TASK GOAL
Could you transcribe every record below exactly as written, excluding the pictures?
::::::
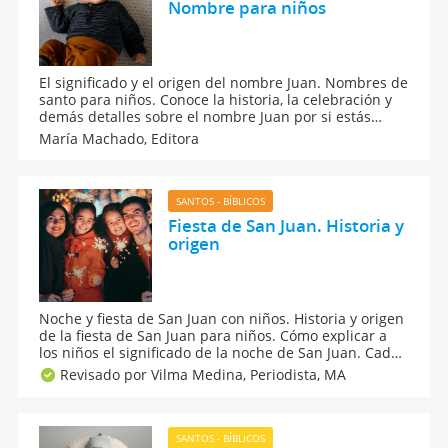
Nombre para niños
El significado y el origen del nombre Juan. Nombres de
santo para niños. Conoce la historia, la celebración y
demás detalles sobre el nombre Juan por si estás
pensando en ponerlo al bebé que esperas. Un nombre
María Machado,
Editora
corto que se dice de forma distinta en otros idiomas
para los niños.
SANTOS - BÍBLICOS
Fiesta de San Juan. Historia y
origen
Noche y fiesta de San Juan con niños. Historia y origen
de la fiesta de San Juan para niños. Cómo explicar a
los niños el significado de la noche de San Juan. Cada
23 de junio se celebra la Noche de San Juan una fiesta
Revisado por Vilma Medina,
Periodista, MA
en la que se encienden hogueras y fuegos de
artifícios.
SANTOS - BÍBLICOS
::::::
COMPLETED EXERCISE
Nombre para niños
El significado y el origen del nombre Juan. Nombres de
santo para niños. Conoce la historia, la celebración y
demás detalles sobre el nombre Juan por si estás
pensando en ponerlo al bebé que esperas. Un nombre
María Machado,
Editora
corto que se dice de forma distinta en otros idiomas
para los niños.
SANTOS - BÍBLICOS
Fiesta de San Juan. Historia y
origen
Noche y fiesta de San Juan con niños. Historia y origen
de la fiesta de San Juan para niños. Cómo explicar a
los niños el significado de la noche de San Juan. Cada
23 de junio se celebra la Noche de San Juan una fiesta
Revisado por Vilma Medina,
Periodista, MA
en la que se encienden hogueras y fuegos de
artifícios.
SANTOS - BÍBLICOS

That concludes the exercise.